How to waste millions on an LMS by confusing features with benefits

These days, whizz-bang platforms in the world of e-learning are aplenty. The problem is that great content isn’t. In fact, the typical experience of e-learning content remains so negative that to many outsiders the word itself seems somehow doom-laden and ill-fated. (Forget this preconception at your peril, by the way.)

Now imagine an empty Facebook – no friends, no comments and no memes – and you are imagining the actual appeal to the learner of that shiny platform which looked so good at the Learning Technologies show. (Or you are imagining the final years of Friendster, MSN Spaces or Bebo … !)

Yet the continuing assumption that platforms somehow replace the content in them is what drives vendors to invest millions in developing clever platforms (and put them on sale at prices which are not so clever) whilst ignoring the most important person: the learner. She is not interested in features, but in benefits.

And real benefits are derived from content. Think about Wikipedia. That simple combination of useful learning and easy collaboration is the explosive formula you should be aiming for.
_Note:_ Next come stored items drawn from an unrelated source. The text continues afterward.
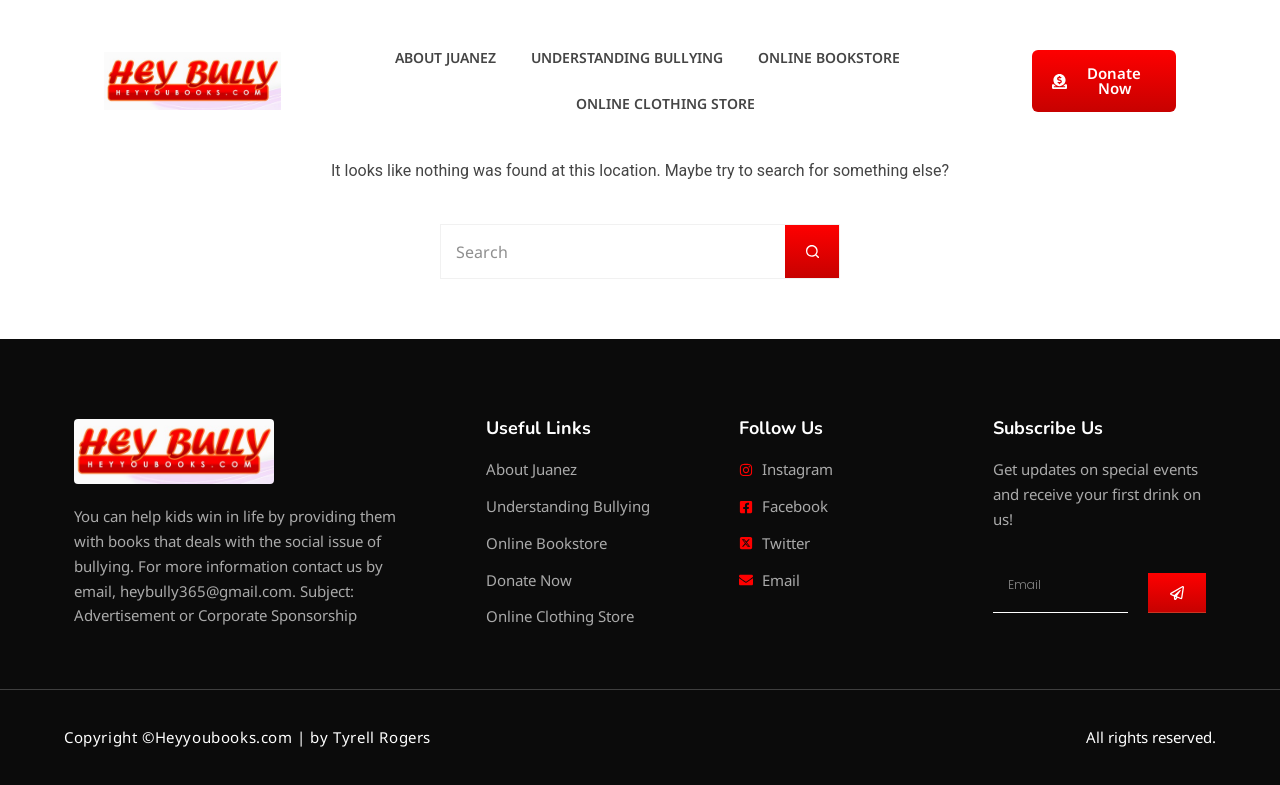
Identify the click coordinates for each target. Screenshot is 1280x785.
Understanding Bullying (627, 57)
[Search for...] (612, 251)
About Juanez (445, 57)
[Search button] (812, 251)
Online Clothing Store (665, 103)
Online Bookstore (829, 57)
Now think about search engines before Google arrived. That overburdened, ‘desperate to be useful’ mess is what you are not aiming for.

My point is that all features really do is facilitate the smooth delivery and discussion of content. Some features are indeed revolutionary, but mimicking those won’t redeem a poorly planned content strategy. And be economical – a feature which is cool but not used may as well not be there at all.
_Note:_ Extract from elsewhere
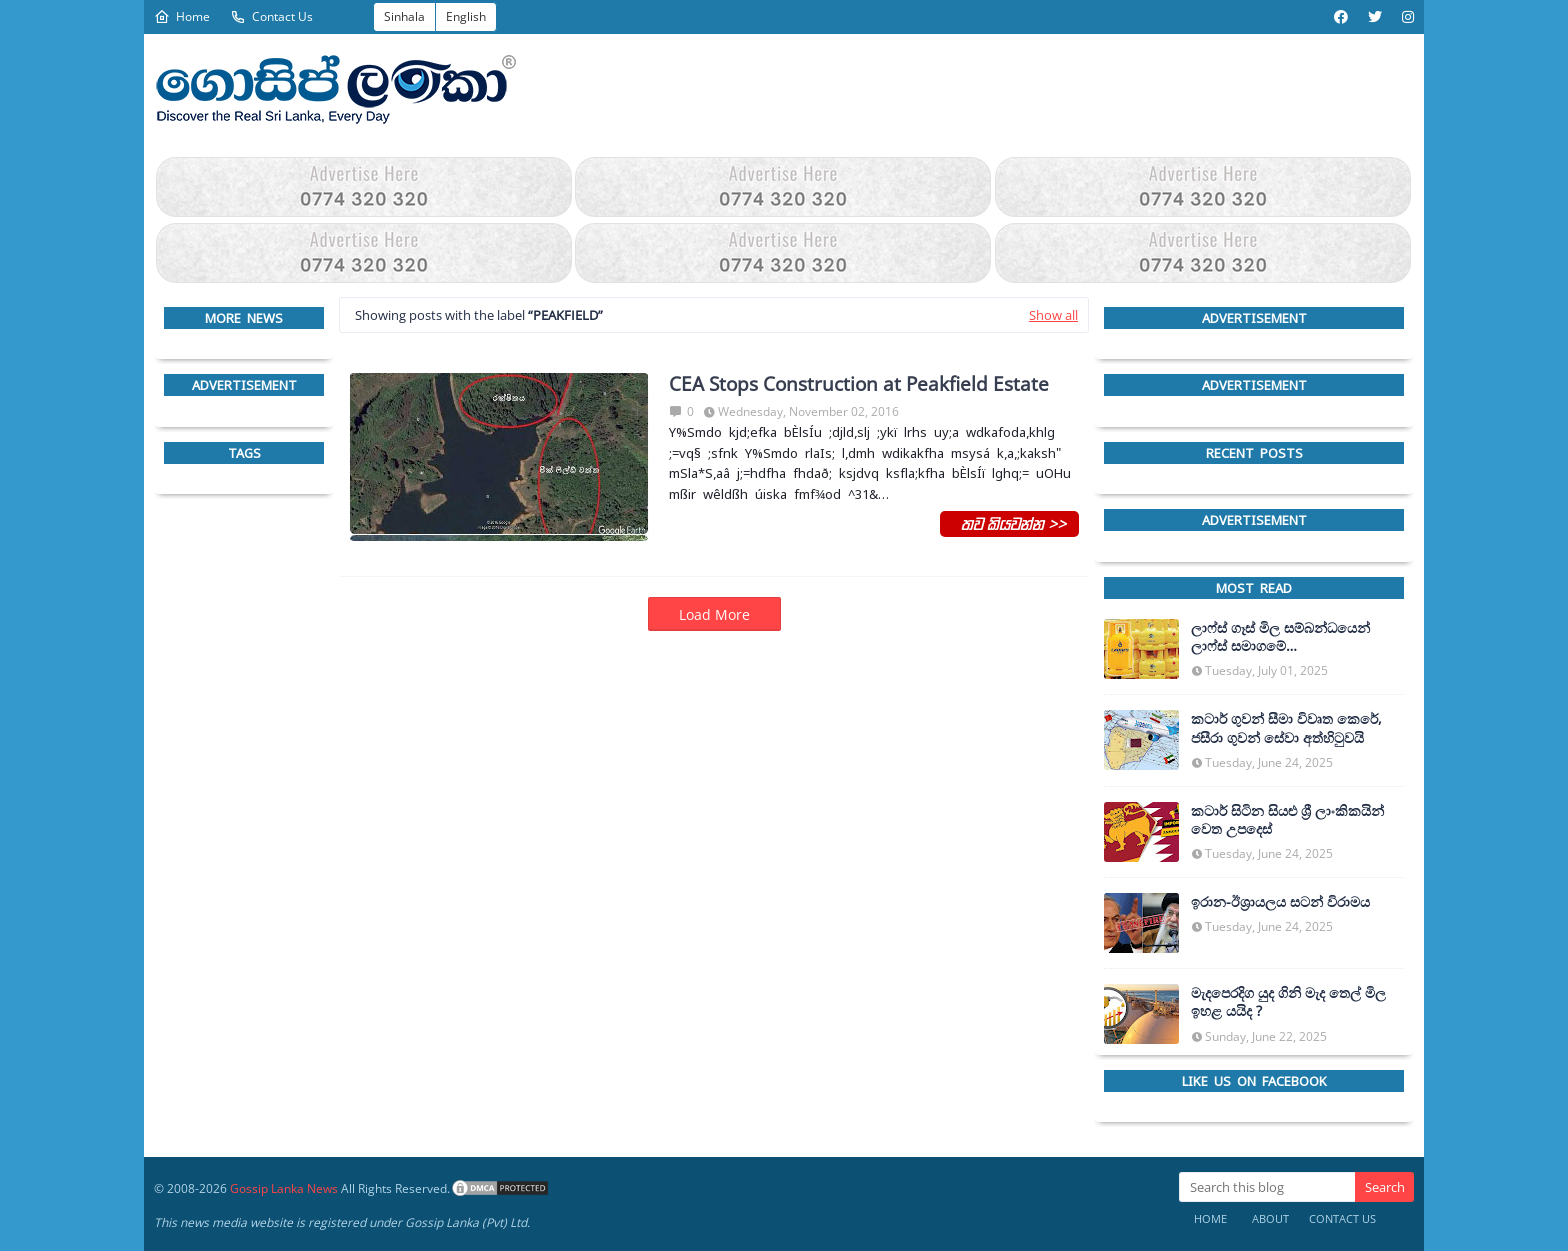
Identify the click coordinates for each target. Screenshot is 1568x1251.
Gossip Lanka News (284, 1188)
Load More (714, 614)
The uncomfortable truth which LMS vendors don’t like to mention is that spending your pennies wisely on an affordable open-source option can do this facilitating just as well as spending millions on a proprietary one. Let the content sing – and make sure it can sing. That’s your why. The platform is just the how.

It’s all about conversation

Understanding the ‘why’ before you get to the ‘how’ is another version of the features/benefits problem. A case in point is mobile learning.

The putative ‘how’ of mobile is becoming easy. Most authoring tools now publish in html5. But will html5 redeem courses which are non-interactive, overlong and poorly designed? No. Will dull content become interesting just because it is on a smartphone? Maybe, but not for long. The delivery mechanism is a feature – not a benefit.

The real ‘why’ behind m-learning is the pressing need to create learning which competes with the far higher standards of availability, accessibility and user experience we have come to expect from e-content. This applies to any device.

Above all, you are aiming for a user experience which holds a conversation and rewards the learner for her participation. The first prerequisite to holding this conversation is to speak in her language. The second prerequisite is to have something worth saying.

Technology can help deliver on these prerequisites, but it won’t redefine them out of existence. And if you fail to accomplish either, you may as well have stuck a post-it note to her desk.